Learn R Programming

whatifbandit (version 0.3.0)

imputation_precompute: Precomputing Key Values for Outcome Imputation

Description

Pre-computes key values required for the outcome imputation step of the Multi-Arm-Bandit procedure. Calculates the probabilities of success for each treatment block (treatment arm + any blocking specified), using the grouped means of the original experimental data. When perfect_assignment is FALSE, the average date of success is calculated for each treatment block at every period.

Usage

imputation_precompute(data, whole_experiment, perfect_assignment, data_cols)

Value

A named list containing:

  • original_summary: The tibble(s)/data.table(s) containing the probability of success for each treatment block, at each period.
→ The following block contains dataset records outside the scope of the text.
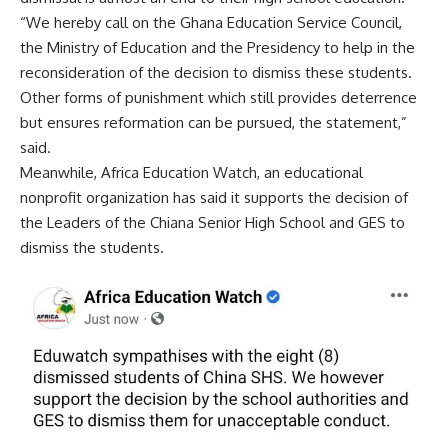
“We hereby call on the Ghana Education Service Council,
the Ministry of Education and the Presidency to help in the
reconsideration of the decision to dismiss these students.
Other forms of punishment which still provides deterrence
but ensures reformation can be pursued, the statement,”
said.
Meanwhile, Africa Education Watch, an educational
nonprofit organization has said it supports the decision of
the Leaders of the Chiana Senior High School and GES to
dismiss the students.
  • dates_summary: A tibble/data.table containing the average success date for each treatment block at each treatment period.

Arguments

data

A data.frame, data.table, or tibble containing input data from the trial. This should be the results of a traditional Randomized Controlled Trial (RCT). Any data.frames will be converted to tibbles internally.

whole_experiment

Logical; if TRUE, uses all past experimental data for imputing outcomes. If FALSE, uses only data available up to the current period. In large datasets or with a high number of periods, setting this to FALSE can be more computationally intensive, though not a significant contributor to total run time.

perfect_assignment

Logical; if TRUE, assumes perfect information for treatment assignment (i.e., all outcomes are observed regardless of the date). If FALSE, hides outcomes not yet theoretically observed, based on the dates treatments would have been assigned for each wave. This is useful when simulating batch-based assignment where treatments were assigned on a given day whether or not all the information from a prior batch was available and you have exact dates treatments were assigned.

data_cols

A named character vector containing the names of columns in data as strings:

  • id_col: Column in data; contains unique ID as a key.
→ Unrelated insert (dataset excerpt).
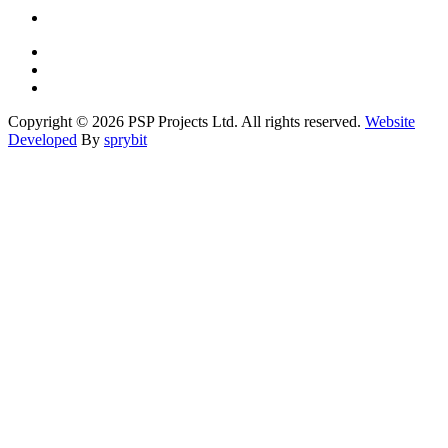
Copyright © 2026 PSP Projects Ltd. All rights reserved.
Website
Developed
By
sprybit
  • success_col: Column in data; binary successes from the original experiment.

  • condition_col: Column in data; original treatment condition for each observation.

  • date_col: Column in data; contains original date of event/trial. Only necessary when assigning by "Date". Must be of type Date, not a character string.

  • month_col: Column in data; contains month of treatment. Only necessary when time_unit = "Month", and when periods should be determined directly by the calendar months instead of month based time periods. This column can be a string/factor variable with the month names or numeric with the month number. It can easily be created from your date_col via lubridate::month(data[[date_col]]) or format(data[[date_col]], "%m").

  • success_date_col: Column in data; contains original dates each success occurred. Only necessary when perfect_assignment = FALSE. Must be of type Date, not a character string.

  • assignment_date_col: Column in data; contains original dates treatments were assigned to observations. Only necessary when perfect_assignment = FALSE. Used to simulate imperfect information on the part of researchers conducting an adaptive trial. Must be of type Date, not a character string.

Details

imputation_precompute() is an optimization, meant to reduce the cost of calculating these variables within the simulation loop. When whole_experiment is TRUE, original_summary is a single tibble/data.table, and used through the simulation. When whole_experiment is FALSE, original_summary is a list of tibbles/data.tables, each containing the cumulative probabilities of all periods up to the index i.

If perfect_assignment is FALSE, dates_summary is not calculated, and is NULL.

No covariates are used in the calculation, these are all simply grouped averages.